D 16 juillet 2021     H 05:00     A     C 0 messages


The ancient Benin empire was a formidable trading nation and was respected by all of its peers. At the height of its powers in the 15th–16th centuries, some historians believe the empire stretched as far as modern-day Ghana and Togo. During the 16th–18th centuries Lagos was a colonised vassal city-state and slave port for the ancient Benin empire.

One of the empire’s most powerful warrior kings, Oba Ozolua, ruled between 1481 and 1514 — and his thirst for new territory and wealth meant he needed a massive army. Ozolua’s problem wasn’t whether slavery was morally wrong — but rather how he could gain the revenue of slave trading without depleting the men he needed for his armies.
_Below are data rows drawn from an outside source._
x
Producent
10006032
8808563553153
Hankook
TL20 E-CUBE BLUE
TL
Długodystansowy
So he created parallel markets for male and female slaves in the kingdom, deliberately under-supplying the male market. Later on, Ozolua banned the export of male slaves entirely and sold only women, a practice that continued long after his reign ended. Even when slavery was abolished in 1833, smuggling women was seen as profitable.
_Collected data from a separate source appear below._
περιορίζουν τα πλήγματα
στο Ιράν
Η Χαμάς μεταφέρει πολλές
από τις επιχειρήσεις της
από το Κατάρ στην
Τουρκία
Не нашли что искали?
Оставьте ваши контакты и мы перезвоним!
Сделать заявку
The human trafficking supply chain continues today. Despite making up less than 2% of the Nigerian population, the state of Edo 120 miles east of Lagos was responsible for about half the nation’s human trafficking victims as of 2020. Edo isn’t ideally placed to be a trafficking hub. It has no direct borders with the Gulf of Guinea. Nor does it have borders with Nigeria’s neighbours — Benin Republic, Chad, Niger or Cameroon. But its roots in slavery go back centuries. Madams, often middle-class women replace the royal slave merchants.

“The long-term effect of that from a cultural viewpoint is that’s what makes people from Edo state more likely to send their daughters out to prostitution in foreign lands,” says Cheta Nwanze, head of research at SBM Intelligence, a Lagos-based sociopolitical risk advisory firm.

According to the International Organization for Migration, 5,425 women went from Nigeria to Italy in 2016. Eighty percent were thought to be potential victims of trafficking, and 94 percent were from Edo state. Benin City, the capital of Edo state, saw only 34 convictions of human traffickers.

The sordid legacy of King Ozolua is the devaluation of women and it continues to this day.